Outrage over rail project that has blasted chimp habitat with no protections in place for apes

·3-min read

Winning Consortium Simandou (WCS) blasted tunnels in the West African country’s Simandou mountains without including a plan to protect Western chimpanzees – and conservation groups say it will harm the already endangered species.

WCS, a railway company, is building a tunnel to export iron ore from a mine in Guinea, a country in West Africa. Rio Tinto, another mining company, plans to use the railway to export ore once the railway is built, according to a Reuters exclusive that was published this week.

The project has been underway for months, according to China Railway 18th Bureau Group Co Ltd, a construction company hired by WCS, saying on their website that they constructed on the hillside in May. Even though there was work underway in May 2021, Guinea officials didn’t recommend making a management plan for the chimpanzees until weeks later.

WCS told Reuters that no blasting took place until they got the necessary permits and environmental plans were approved.

"The WCS team is assessing environmental and social impacts through the ... ESIA process and will put in place appropriate mitigation measures prior to construction," WCS told Reuters. So far, the plans haven’t been public.

The Guinea’s mines ministry did not respond to a request for comment from Reuters. The Independent has also asked WCS and the mines ministry for comment.

Of the 52,800 Western chimpanzees, almost two-thirds live in Guinea. And experts say the blasts will threaten the chimpanzee population.

“The planned Simandou railway will fragment chimpanzee habitat over c.600km. This will not only lead in the short-term to habitat loss and disturbance, potential for collision, but also to other more long-term significant impacts such as fragmentation effects reducing the viability of the chimpanzee population,” Dr Genevieve Campbell, task force lead and senior associate at Re:wild, wrote to The Independent over email.

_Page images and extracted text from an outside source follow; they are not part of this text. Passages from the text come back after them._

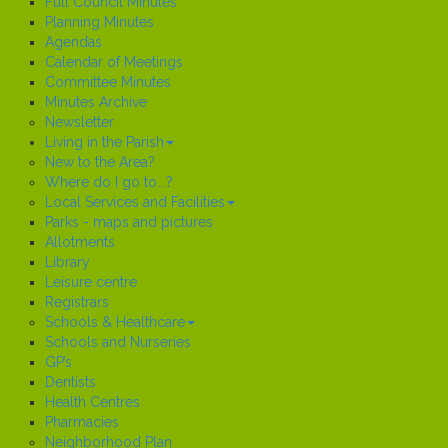
Full Council Minutes
Planning Minutes
Agendas
Calendar of Meetings
Committee Minutes
Minutes Archive
Newsletter
Living in the Parish
New to the Area?
Where do I go to...?
Local Services and Facilities
Parks - maps and pictures
Allotments
Library
Leisure centre
Registrars
Schools & Healthcare
Schools and Nurseries
GP’s
Dentists
Health Centres
Pharmacies
Neighborhood Plan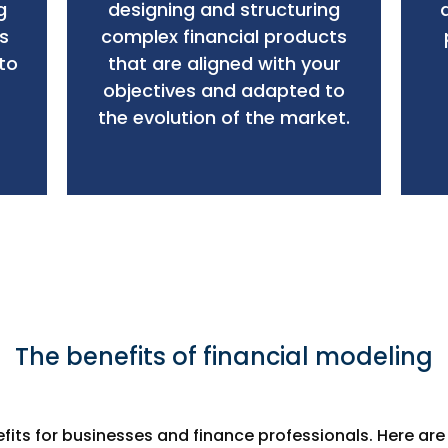
g
designing and structuring
s
complex financial products
to
that are aligned with your
objectives and adapted to
the evolution of the market.
The benefits of financial modeling
efits for businesses and finance professionals. Here ar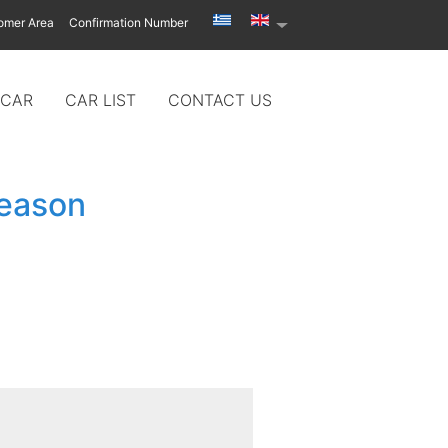
omer Area
Confirmation Number
 CAR
CAR LIST
CONTACT US
season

Based on other construction company reports, there are around 600 to 700 chimpanzees around the area WCS has built the tunnel.

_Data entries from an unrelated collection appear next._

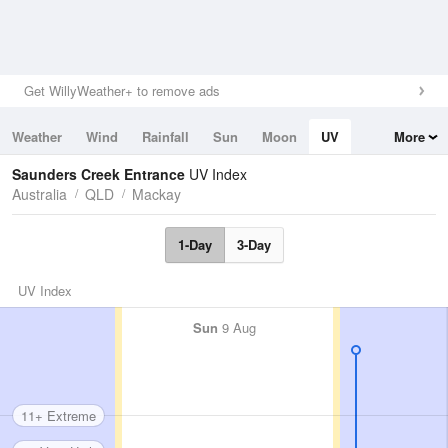
Get WillyWeather+ to remove ads
Weather
Wind
Rainfall
Sun
Moon
UV
More
Tides
Swell
Saunders Creek Entrance
UV Index
Australia
QLD
Mackay
1-Day
3-Day
UV Index
Sun
9 Aug
11+ Extreme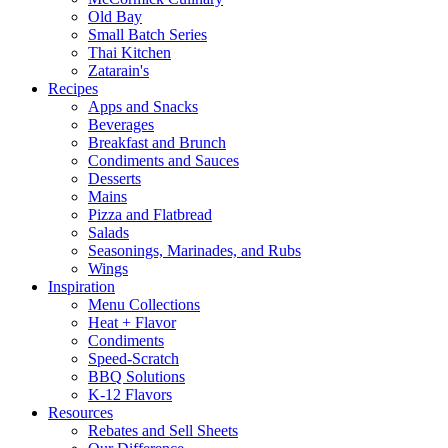
Old Bay
Small Batch Series
Thai Kitchen
Zatarain's
Recipes
Apps and Snacks
Beverages
Breakfast and Brunch
Condiments and Sauces
Desserts
Mains
Pizza and Flatbread
Salads
Seasonings, Marinades, and Rubs
Wings
Inspiration
Menu Collections
Heat + Flavor
Condiments
Speed-Scratch
BBQ Solutions
K-12 Flavors
Resources
Rebates and Sell Sheets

There are different levels of endangered species, ranging from threatened to vulnerable.

The International Union for Conservation of Nature (IUCN), a leading conservation group, has classified the Western chimpanzees as critically endangered, which is two steps away from extinction.

Beyond construction sites, other threats to the species include habitat loss, poaching and disease. These threats have led to 80 per cent loss of population from 1990 to 2014.

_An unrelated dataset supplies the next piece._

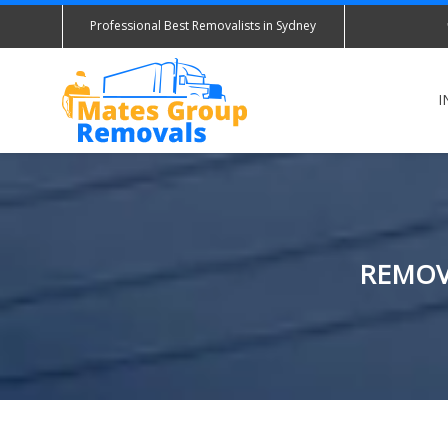
Professional Best Removalists in Sydney
I
REMOV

With rail projects underway, experts say the population is likely to continue dwindling.

"A loss like this is catastrophic, and confirms the recent findings that at least 84% of African primates’ natural habitat is likely to disappear in the next 30 years, unless we act now,” Gregg Tully, executive director of PASA, an alliance of 23 primate sanctuaries in 13 African countries including Guinea, wrote to The Independent over email.

After the WCS submitted environmental plans to the Guinean government in June, an environment ministry committee made 32 recommendations. But those plans are not public and therefore, it’s unclear if WCS’s plans fully protect the chimpanzees.